Maybe. It also wasn't meant to be an example of it.

Also take in mind this is not a forum for political discussion [...]
Nor is that why I joined this forum. You also made that clear in the 5e thread. Yet despite many more words devoted to clearly non-political opinion and critique, the remark construed as political received the laser focus from posters. Even though it was simply an aside for me and just one more thing to critique about the edition. It was not for the purpose of making a political point.

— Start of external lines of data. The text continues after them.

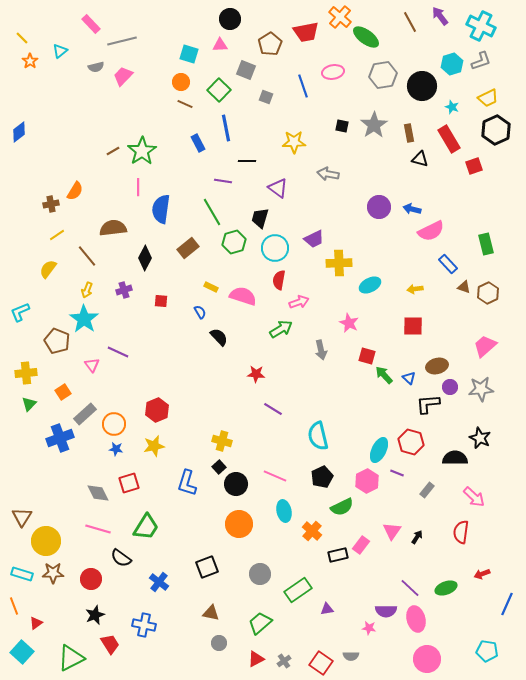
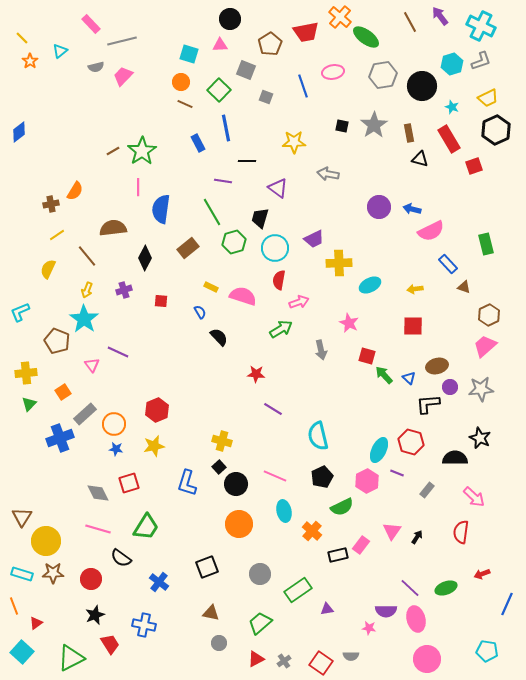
yellow semicircle at (48, 269): rotated 12 degrees counterclockwise
brown hexagon at (488, 293): moved 1 px right, 22 px down
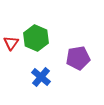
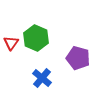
purple pentagon: rotated 25 degrees clockwise
blue cross: moved 1 px right, 1 px down
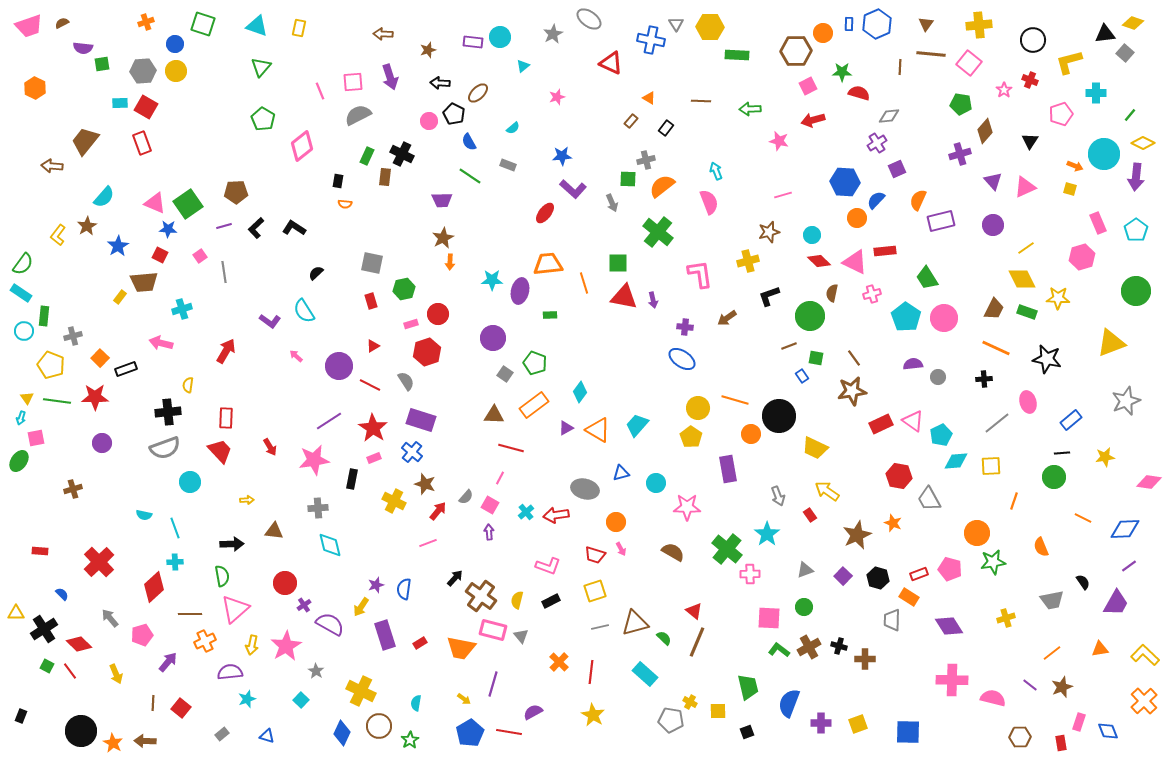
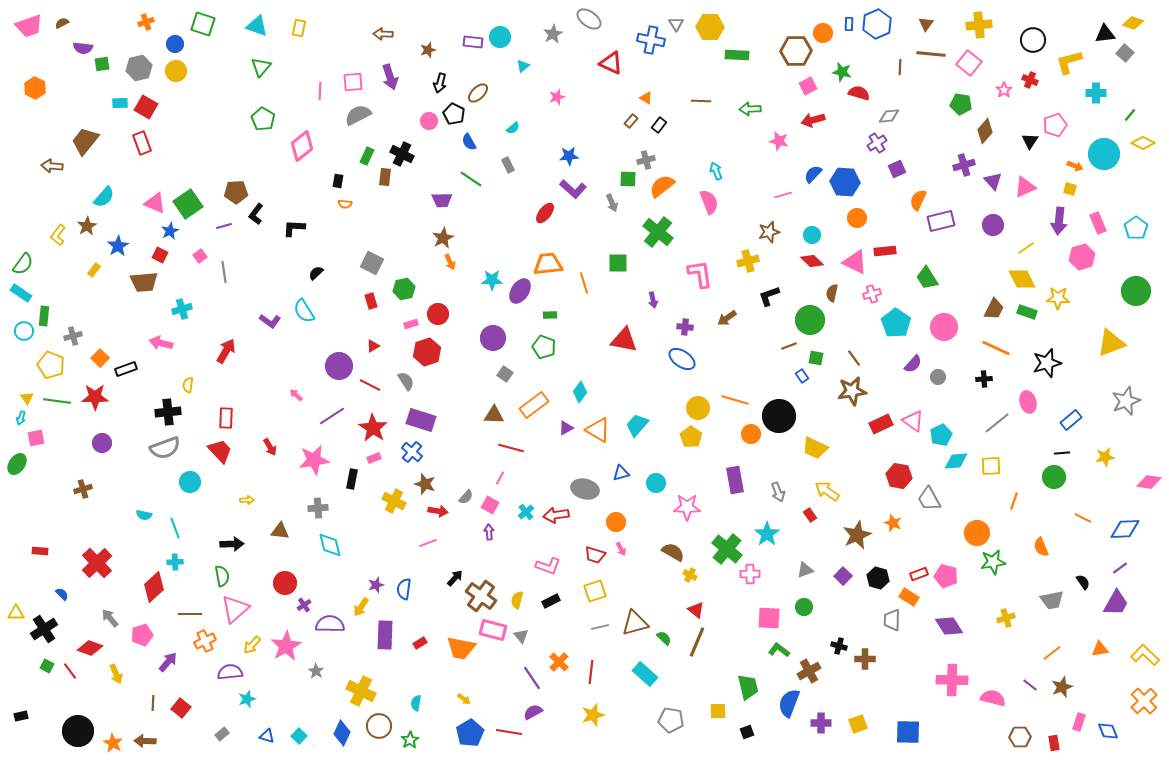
gray hexagon at (143, 71): moved 4 px left, 3 px up; rotated 10 degrees counterclockwise
green star at (842, 72): rotated 12 degrees clockwise
black arrow at (440, 83): rotated 78 degrees counterclockwise
pink line at (320, 91): rotated 24 degrees clockwise
orange triangle at (649, 98): moved 3 px left
pink pentagon at (1061, 114): moved 6 px left, 11 px down
black rectangle at (666, 128): moved 7 px left, 3 px up
purple cross at (960, 154): moved 4 px right, 11 px down
blue star at (562, 156): moved 7 px right
gray rectangle at (508, 165): rotated 42 degrees clockwise
green line at (470, 176): moved 1 px right, 3 px down
purple arrow at (1136, 177): moved 77 px left, 44 px down
blue semicircle at (876, 200): moved 63 px left, 26 px up
black L-shape at (256, 228): moved 14 px up; rotated 10 degrees counterclockwise
black L-shape at (294, 228): rotated 30 degrees counterclockwise
blue star at (168, 229): moved 2 px right, 2 px down; rotated 30 degrees counterclockwise
cyan pentagon at (1136, 230): moved 2 px up
red diamond at (819, 261): moved 7 px left
orange arrow at (450, 262): rotated 28 degrees counterclockwise
gray square at (372, 263): rotated 15 degrees clockwise
purple ellipse at (520, 291): rotated 20 degrees clockwise
yellow rectangle at (120, 297): moved 26 px left, 27 px up
red triangle at (624, 297): moved 43 px down
green circle at (810, 316): moved 4 px down
cyan pentagon at (906, 317): moved 10 px left, 6 px down
pink circle at (944, 318): moved 9 px down
pink arrow at (296, 356): moved 39 px down
black star at (1047, 359): moved 4 px down; rotated 28 degrees counterclockwise
green pentagon at (535, 363): moved 9 px right, 16 px up
purple semicircle at (913, 364): rotated 138 degrees clockwise
purple line at (329, 421): moved 3 px right, 5 px up
green ellipse at (19, 461): moved 2 px left, 3 px down
purple rectangle at (728, 469): moved 7 px right, 11 px down
brown cross at (73, 489): moved 10 px right
gray arrow at (778, 496): moved 4 px up
red arrow at (438, 511): rotated 60 degrees clockwise
brown triangle at (274, 531): moved 6 px right
red cross at (99, 562): moved 2 px left, 1 px down
purple line at (1129, 566): moved 9 px left, 2 px down
pink pentagon at (950, 569): moved 4 px left, 7 px down
red triangle at (694, 611): moved 2 px right, 1 px up
purple semicircle at (330, 624): rotated 28 degrees counterclockwise
purple rectangle at (385, 635): rotated 20 degrees clockwise
red diamond at (79, 644): moved 11 px right, 4 px down; rotated 25 degrees counterclockwise
yellow arrow at (252, 645): rotated 30 degrees clockwise
brown cross at (809, 647): moved 24 px down
purple line at (493, 684): moved 39 px right, 6 px up; rotated 50 degrees counterclockwise
cyan square at (301, 700): moved 2 px left, 36 px down
yellow cross at (690, 702): moved 127 px up
yellow star at (593, 715): rotated 25 degrees clockwise
black rectangle at (21, 716): rotated 56 degrees clockwise
black circle at (81, 731): moved 3 px left
red rectangle at (1061, 743): moved 7 px left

The 'politics' firewall also failed to prevent Beoric's post above and your reply to it. I know why you are choosing to enforce the rule in regards to my comment but it is still a selective application of the rule.

There are interesting posts at this forum, hence why I decided to give it a try. There are also some things I've read that I am less than enthusiastic about. I'm not just referring to this page in this particular thread.

I have no interest in discussing politics here (or anywhere online) or in causing a stir in your clubhouse. I have no interest in arguing about anything here. But I no longer agree to abide by the explicit as well as the implicit terms of service. I know this means I need to bow out. I'm not laboring under the delusion that this will be a matter of import for any of us.

I'm posting this reply and then I'll submit my request for deletion of my account and personal information for this forum.
 

DangerousPuhson

Should be playing D&D instead
I'm posting this reply and then I'll submit my request for deletion of my account and personal information for this forum.
Yet another forum member disenfranchised by overly-nitpicked details, needless fixation on asides, and the fundamental misinterpretation of their core message.

Sorry to see you leave, logrus.
 

PrinceofNothing

High Executarch
Staff member
I'm posting this reply and then I'll submit my request for deletion of my account and personal information for this forum.
You must do as you see fit. Since you have not committed any bannable offence you are welcome to rejoin in the future should you decide to change your mind.

EDIT: I shall carry your name that it may not be forgotten.